Today Bruce Eckel posted a blog entry called When Reuse Goes Bad. He tells of a project he was sent in to fix, as a consultant:

The main design and technical problem (ignoring for the moment Weinberg’s maxim that “No matter what they tell you, it’s always a people problem”) was that the contractor had decided that this was an opportunity to develop a reusable software system, and that they could develop this system on the customer’s dime.

This resulted in classic framework-itis. The contractor was no longer just trying to solve the customer’s problem, they were trying to solve all problems that looked like it. So for that reason alone the project would have required 10x the original time and money.

This reminded me of a post by my friend Eliazar, where he proposes a new dictum, Use before you reuse.

As I ponder on these points, I think of Paul Graham‘s essay Taste For Makers, where he states, “Good design solves the right problem.” When I think about getting at the heart of the problem, I think of the chapter about Use Cases in The Pragmatic Programmer. If the goal is to design a non-trivial library for thousands of users with many different usage patterns, how do you get at all the use cases? You can’t.
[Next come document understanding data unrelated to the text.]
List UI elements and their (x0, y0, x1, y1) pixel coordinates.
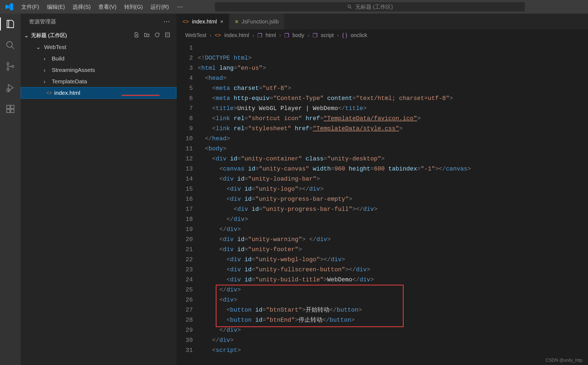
menu-file[interactable]: 文件(F) (17, 2, 43, 12)
menu-run[interactable]: 运行(R) (147, 2, 173, 12)
menu-view[interactable]: 查看(V) (95, 2, 120, 12)
chevron-right-icon: › (44, 55, 50, 62)
editor-tab[interactable]: ≡ JsFunction.jslib (229, 14, 284, 29)
sidebar-more-icon[interactable]: ⋯ (163, 18, 170, 25)
editor-tabbar: <> index.html × ≡ JsFunction.jslib (176, 14, 588, 29)
titlebar: 文件(F) 编辑(E) 选择(S) 查看(V) 转到(G) 运行(R) ⋯ 无标… (0, 0, 588, 14)
menu-go[interactable]: 转到(G) (120, 2, 147, 12)
symbol-icon: ❐ (313, 32, 318, 39)
activity-search-icon[interactable] (4, 39, 17, 52)
workspace-header[interactable]: ⌄ 无标题 (工作区) (21, 29, 176, 41)
collapse-icon[interactable] (164, 32, 170, 39)
breadcrumb-item[interactable]: script (321, 32, 334, 38)
explorer-sidebar: 资源管理器 ⋯ ⌄ 无标题 (工作区) ⌄ WebTest (21, 14, 176, 365)
tree-label: StreamingAssets (52, 67, 95, 73)
svg-point-2 (7, 63, 9, 65)
breadcrumb-item[interactable]: onclick (351, 32, 367, 38)
svg-rect-6 (7, 105, 10, 109)
search-icon (347, 4, 352, 10)
chevron-right-icon: › (307, 32, 309, 38)
file-tree: ⌄ WebTest › Build › StreamingAssets › Te… (21, 41, 176, 99)
new-folder-icon[interactable] (144, 32, 150, 39)
command-center[interactable]: 无标题 (工作区) (215, 2, 525, 12)
symbol-icon: { } (342, 32, 347, 38)
watermark: CSDN @unity_http (546, 358, 583, 363)
chevron-down-icon: ⌄ (36, 44, 42, 50)
activity-extensions-icon[interactable] (4, 102, 17, 115)
tree-label: Build (52, 55, 65, 62)
svg-rect-9 (11, 105, 14, 109)
chevron-right-icon: › (337, 32, 339, 38)
symbol-icon: ❐ (257, 32, 262, 39)
annotation-underline (121, 95, 160, 96)
tree-label: WebTest (44, 44, 66, 50)
tree-folder[interactable]: › StreamingAssets (21, 64, 176, 76)
search-text: 无标题 (工作区) (355, 3, 393, 11)
chevron-right-icon: › (279, 32, 281, 38)
menu-bar: 文件(F) 编辑(E) 选择(S) 查看(V) 转到(G) 运行(R) ⋯ (17, 2, 187, 12)
tree-folder[interactable]: ⌄ WebTest (21, 41, 176, 53)
svg-point-4 (12, 65, 14, 68)
tree-label: index.html (54, 90, 80, 96)
activity-bar (0, 14, 21, 365)
svg-point-1 (7, 42, 13, 47)
editor-area: <> index.html × ≡ JsFunction.jslib WebTe… (176, 14, 588, 365)
html-file-icon: <> (182, 19, 189, 25)
tab-label: JsFunction.jslib (242, 19, 279, 25)
chevron-right-icon: › (209, 32, 211, 38)
html-file-icon: <> (215, 32, 221, 38)
js-file-icon: ≡ (235, 19, 238, 25)
code-editor[interactable]: 1234567891011121314151617181920212223242… (176, 41, 588, 365)
refresh-icon[interactable] (154, 32, 160, 39)
menu-selection[interactable]: 选择(S) (69, 2, 95, 12)
symbol-icon: ❐ (284, 32, 289, 39)
chevron-right-icon: › (252, 32, 254, 38)
editor-tab-active[interactable]: <> index.html × (176, 14, 229, 29)
vscode-icon (5, 2, 14, 11)
html-file-icon: <> (46, 90, 52, 96)
svg-rect-7 (7, 110, 10, 113)
tree-folder[interactable]: › TemplateData (21, 76, 176, 87)
code-content[interactable]: <!DOCTYPE html> <html lang="en-us"> <hea… (198, 41, 588, 365)
tree-folder[interactable]: › Build (21, 53, 176, 64)
breadcrumbs[interactable]: WebTest › <> index.html › ❐ html › ❐ bod… (176, 29, 588, 41)
chevron-right-icon: › (44, 78, 50, 85)
tree-file-selected[interactable]: <> index.html (21, 87, 176, 99)
svg-point-3 (7, 68, 9, 71)
breadcrumb-item[interactable]: html (266, 32, 276, 38)
tab-label: index.html (192, 19, 217, 25)
chevron-right-icon: › (44, 67, 50, 73)
tree-label: TemplateData (52, 78, 87, 85)
new-file-icon[interactable] (133, 32, 139, 39)
workspace-title: 无标题 (工作区) (31, 32, 67, 39)
breadcrumb-item[interactable]: body (293, 32, 304, 38)
menu-edit[interactable]: 编辑(E) (43, 2, 69, 12)
chevron-down-icon: ⌄ (23, 32, 29, 39)
menu-more-icon[interactable]: ⋯ (173, 2, 187, 11)
activity-debug-icon[interactable] (4, 81, 17, 94)
svg-point-0 (348, 5, 351, 8)
breadcrumb-item[interactable]: index.html (224, 32, 249, 38)
sidebar-title: 资源管理器 (29, 18, 56, 25)
activity-git-icon[interactable] (4, 60, 17, 73)
breadcrumb-item[interactable]: WebTest (185, 32, 206, 38)
close-icon[interactable]: × (220, 19, 224, 25)
activity-explorer-icon[interactable] (4, 17, 17, 31)
svg-rect-8 (11, 110, 14, 113)
line-gutter: 1234567891011121314151617181920212223242… (176, 41, 198, 365)
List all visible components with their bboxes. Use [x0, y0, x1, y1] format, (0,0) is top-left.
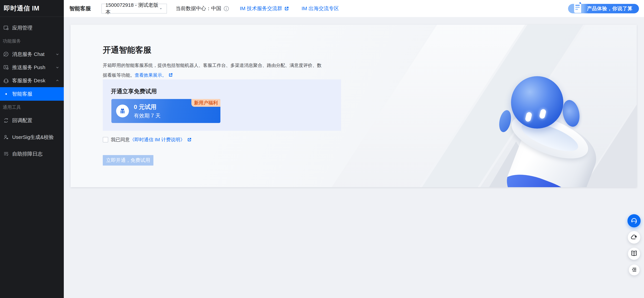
external-link-icon	[187, 137, 192, 142]
sidebar-item-label: 智能客服	[12, 90, 32, 98]
sidebar-section-tools: 通用工具	[0, 101, 64, 114]
headset-icon	[3, 78, 10, 84]
sidebar-item-label: 推送服务 Push	[12, 64, 46, 71]
sidebar-item-label: 自助排障日志	[12, 150, 42, 158]
tech-group-link[interactable]: IM 技术服务交流群	[240, 5, 289, 12]
trial-offer-banner[interactable]: 0 元试用 有效期 7 天 新用户福利	[112, 99, 220, 123]
tech-group-link-label: IM 技术服务交流群	[240, 5, 282, 12]
sidebar-item-label: 应用管理	[12, 24, 32, 32]
sdkappid-select-value: 1500072918 - 测试老版本	[106, 2, 159, 16]
external-link-icon	[284, 6, 289, 11]
free-trial-panel: 开通立享免费试用 0 元试用 有效期 7 天 新用户福利	[103, 79, 341, 131]
info-icon[interactable]	[223, 6, 229, 12]
chevron-down-icon	[55, 65, 60, 70]
dropdown-caret-icon	[159, 7, 163, 11]
new-user-badge: 新用户福利	[192, 99, 220, 107]
usersig-icon	[3, 134, 10, 140]
chat-icon	[3, 51, 10, 57]
feedback-receipt-icon	[572, 2, 582, 14]
chevron-down-icon	[55, 52, 60, 57]
activation-heading: 开通智能客服	[103, 45, 152, 55]
sidebar-item-self-troubleshoot-logs[interactable]: 自助排障日志	[0, 147, 64, 160]
activation-description: 开箱即用的智能客服系统，提供包括智能机器人、客服工作台、多渠道消息聚合、路由分配…	[103, 61, 322, 81]
sdkappid-select[interactable]: 1500072918 - 测试老版本	[102, 4, 167, 14]
sidebar-nav: 应用管理 功能服务 消息服务 Chat	[0, 17, 64, 160]
app-title: 即时通信 IM	[0, 0, 64, 17]
trial-validity-text: 有效期 7 天	[134, 112, 160, 119]
sidebar-item-chat[interactable]: 消息服务 Chat	[0, 48, 64, 61]
feedback-fab-button[interactable]	[629, 264, 640, 275]
agreement-checkbox[interactable]	[103, 137, 108, 142]
page-title: 智能客服	[69, 5, 91, 12]
demo-link[interactable]: 查看效果展示。	[135, 73, 166, 78]
sidebar: 即时通信 IM 应用管理 功能服务	[0, 0, 64, 298]
feedback-pill-button[interactable]: 产品体验，你说了算	[568, 4, 639, 13]
feedback-list-icon	[631, 266, 637, 273]
gift-icon	[116, 105, 129, 117]
support-headset-icon	[630, 217, 638, 225]
agreement-row: 我已同意 《即时通信 IM 计费说明》	[103, 137, 192, 143]
chevron-up-icon	[55, 78, 60, 83]
callback-icon	[3, 117, 10, 124]
console-window: 即时通信 IM 应用管理 功能服务	[0, 0, 644, 298]
datacenter-label: 当前数据中心：中国	[176, 5, 221, 12]
support-fab-button[interactable]	[628, 214, 640, 227]
sidebar-item-label: 消息服务 Chat	[12, 51, 44, 58]
feedback-pill-label: 产品体验，你说了算	[587, 5, 632, 12]
push-icon	[3, 64, 10, 71]
app-management-icon	[3, 25, 10, 31]
datacenter-status: 当前数据中心：中国	[176, 5, 229, 12]
agreement-prefix: 我已同意	[111, 137, 130, 143]
docs-fab-button[interactable]	[628, 248, 640, 260]
bullet-dot-icon	[3, 93, 10, 95]
logs-icon	[3, 151, 10, 157]
sidebar-item-push[interactable]: 推送服务 Push	[0, 61, 64, 74]
sidebar-item-callback-config[interactable]: 回调配置	[0, 114, 64, 127]
billing-doc-link[interactable]: 《即时通信 IM 计费说明》	[130, 137, 185, 143]
trial-panel-title: 开通立享免费试用	[111, 88, 157, 95]
topbar: 智能客服 1500072918 - 测试老版本 当前数据中心：中国 IM 技术服…	[64, 0, 644, 17]
cloud-bell-icon	[630, 233, 638, 241]
activate-trial-button[interactable]: 立即开通，免费试用	[103, 155, 154, 166]
notifications-fab-button[interactable]	[628, 231, 640, 244]
sidebar-item-label: UserSig生成&校验	[12, 133, 54, 141]
activation-card: 开通智能客服 开箱即用的智能客服系统，提供包括智能机器人、客服工作台、多渠道消息…	[70, 25, 637, 187]
sidebar-item-label: 回调配置	[12, 117, 32, 124]
sidebar-item-smart-customer-service[interactable]: 智能客服	[0, 87, 64, 101]
sidebar-item-label: 客服服务 Desk	[12, 77, 46, 84]
sidebar-section-features: 功能服务	[0, 35, 64, 48]
sidebar-item-usersig[interactable]: UserSig生成&校验	[0, 127, 64, 147]
activation-content: 开通智能客服 开箱即用的智能客服系统，提供包括智能机器人、客服工作台、多渠道消息…	[70, 25, 637, 187]
main-area: 开通智能客服 开箱即用的智能客服系统，提供包括智能机器人、客服工作台、多渠道消息…	[64, 17, 644, 298]
overseas-zone-link[interactable]: IM 出海交流专区	[302, 5, 339, 12]
sidebar-item-app-management[interactable]: 应用管理	[0, 21, 64, 35]
docs-book-icon	[630, 250, 638, 258]
trial-offer-text: 0 元试用	[134, 103, 156, 111]
overseas-zone-link-label: IM 出海交流专区	[302, 5, 339, 12]
sidebar-item-desk[interactable]: 客服服务 Desk	[0, 74, 64, 87]
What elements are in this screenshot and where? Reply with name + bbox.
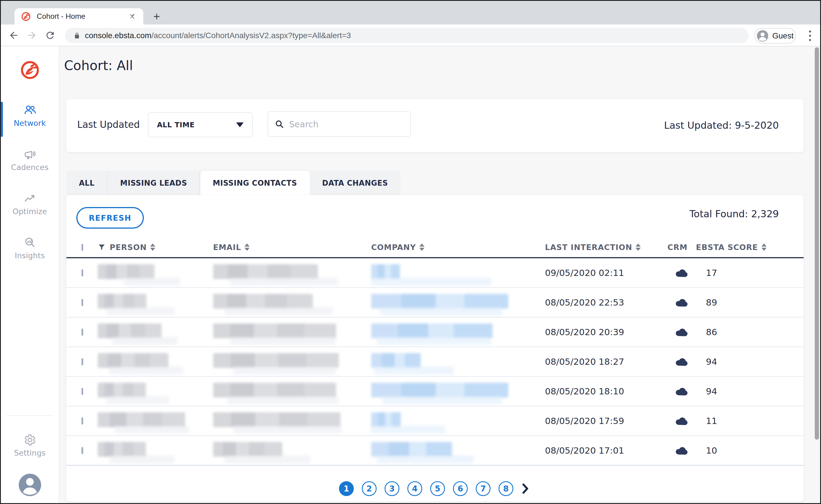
tab-missing-leads[interactable]: MISSING LEADS: [108, 171, 200, 195]
last-interaction-value: 08/05/2020 22:53: [545, 297, 668, 308]
ebsta-score-value: 11: [696, 416, 804, 426]
page-button-7[interactable]: 7: [476, 481, 491, 496]
last-interaction-value: 08/05/2020 18:10: [545, 386, 668, 396]
ebsta-logo[interactable]: [21, 61, 39, 79]
sort-icon: [150, 243, 155, 251]
next-page-chevron-icon[interactable]: [521, 483, 531, 494]
tab-data-changes[interactable]: DATA CHANGES: [310, 171, 400, 195]
crm-cloud-icon[interactable]: [675, 416, 688, 425]
ebsta-score-value: 10: [696, 445, 804, 456]
ebsta-score-value: 86: [696, 327, 804, 337]
browser-toolbar: console.ebsta.com/account/alerts/CohortA…: [1, 24, 820, 46]
redacted-email: [213, 442, 282, 457]
table-row[interactable]: 09/05/2020 02:11 17: [66, 258, 804, 288]
row-checkbox[interactable]: [81, 358, 83, 365]
column-header-last-interaction[interactable]: LAST INTERACTION: [545, 243, 668, 252]
network-icon: [24, 104, 36, 116]
sidebar-item-settings[interactable]: Settings: [1, 434, 59, 457]
forward-icon[interactable]: [26, 30, 37, 41]
table-body: 09/05/2020 02:11 17 08/05/2020 22:53 89: [66, 258, 804, 466]
sort-icon: [419, 243, 425, 251]
redacted-person: [98, 442, 146, 457]
sidebar-item-cadences[interactable]: Cadences: [1, 148, 59, 172]
lock-icon: [73, 32, 80, 39]
redacted-person: [98, 383, 146, 398]
row-checkbox[interactable]: [81, 388, 83, 395]
table-row[interactable]: 08/05/2020 17:01 10: [66, 436, 804, 466]
ebsta-favicon: [21, 12, 30, 21]
crm-cloud-icon[interactable]: [675, 387, 688, 396]
back-icon[interactable]: [8, 30, 19, 41]
table-header: PERSON EMAIL COMPANY LAST INTERACTION CR…: [66, 237, 804, 258]
page-button-1[interactable]: 1: [339, 481, 354, 496]
sidebar-item-insights[interactable]: Insights: [1, 236, 59, 260]
last-interaction-value: 08/05/2020 20:39: [545, 327, 668, 337]
column-header-person[interactable]: PERSON: [98, 243, 213, 252]
crm-cloud-icon[interactable]: [675, 327, 688, 337]
browser-window: Cohort - Home console.ebsta.com/account/…: [0, 0, 821, 504]
crm-cloud-icon[interactable]: [675, 268, 688, 277]
browser-tab[interactable]: Cohort - Home: [15, 8, 143, 24]
redacted-company: [371, 294, 508, 309]
table-row[interactable]: 08/05/2020 20:39 86: [66, 317, 804, 347]
filter-funnel-icon[interactable]: [98, 243, 106, 251]
redacted-company: [371, 383, 508, 398]
new-tab-button[interactable]: [150, 10, 163, 23]
url-domain: console.ebsta.com: [85, 31, 151, 40]
redacted-company: [371, 264, 400, 279]
search-icon: [275, 120, 284, 129]
redacted-company: [371, 442, 452, 457]
trend-up-icon: [24, 192, 36, 205]
ebsta-score-value: 89: [696, 297, 804, 308]
url-bar[interactable]: console.ebsta.com/account/alerts/CohortA…: [65, 28, 749, 43]
browser-profile-button[interactable]: Guest: [754, 28, 796, 44]
page-button-3[interactable]: 3: [384, 481, 399, 496]
column-header-company[interactable]: COMPANY: [371, 243, 545, 252]
page-button-8[interactable]: 8: [499, 481, 513, 496]
crm-cloud-icon[interactable]: [675, 298, 688, 307]
page-button-2[interactable]: 2: [362, 481, 376, 496]
select-all-checkbox[interactable]: [81, 244, 83, 251]
column-header-email[interactable]: EMAIL: [213, 243, 371, 252]
refresh-button[interactable]: REFRESH: [76, 207, 144, 229]
tab-all[interactable]: ALL: [66, 171, 108, 195]
tab-close-icon[interactable]: [128, 13, 136, 21]
row-checkbox[interactable]: [81, 269, 83, 276]
redacted-person: [98, 264, 154, 279]
page-button-5[interactable]: 5: [430, 481, 445, 496]
crm-cloud-icon[interactable]: [675, 357, 688, 366]
sidebar-item-label: Settings: [1, 448, 59, 457]
time-range-dropdown[interactable]: ALL TIME: [148, 112, 253, 137]
table-row[interactable]: 08/05/2020 18:27 94: [66, 347, 804, 377]
last-interaction-value: 08/05/2020 18:27: [545, 357, 668, 367]
ebsta-score-value: 94: [696, 386, 804, 396]
sidebar: Network Cadences Optimize Insights Setti…: [1, 46, 59, 503]
time-range-value: ALL TIME: [157, 121, 236, 129]
search-box: [267, 111, 411, 137]
row-checkbox[interactable]: [81, 329, 83, 336]
user-avatar[interactable]: [18, 473, 42, 497]
page-scrollbar[interactable]: [815, 47, 819, 440]
sort-icon: [761, 243, 767, 251]
browser-menu-icon[interactable]: [804, 28, 816, 44]
redacted-company: [371, 412, 401, 427]
row-checkbox[interactable]: [81, 417, 83, 425]
row-checkbox[interactable]: [81, 447, 83, 454]
row-checkbox[interactable]: [81, 299, 83, 306]
sidebar-item-network[interactable]: Network: [1, 104, 59, 128]
page-button-4[interactable]: 4: [407, 481, 422, 496]
column-header-ebsta-score[interactable]: EBSTA SCORE: [696, 243, 804, 252]
table-row[interactable]: 08/05/2020 17:59 11: [66, 406, 804, 436]
search-input[interactable]: [289, 119, 403, 129]
sidebar-item-optimize[interactable]: Optimize: [1, 192, 59, 216]
sort-icon: [636, 243, 641, 251]
reload-icon[interactable]: [45, 30, 56, 41]
sidebar-item-label: Cadences: [1, 163, 59, 172]
redacted-company: [371, 323, 493, 338]
crm-cloud-icon[interactable]: [675, 446, 688, 455]
table-row[interactable]: 08/05/2020 18:10 94: [66, 377, 804, 406]
page-button-6[interactable]: 6: [453, 481, 468, 496]
table-row[interactable]: 08/05/2020 22:53 89: [66, 288, 804, 317]
tab-missing-contacts[interactable]: MISSING CONTACTS: [200, 171, 310, 195]
sort-icon: [244, 243, 249, 251]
The thing to do is to make something that solves one problem well, and adapt it, one by one, to solve other problems. Eventually, it will solve a lot of problems.

I think the Linux kernel is a good example of this. The first Use Case was Linus Torvalds running it on his own computer. In time it was adapted to run on many different computers and to do many different things. It had fewer growing pains than other things that were built Cathedral-style.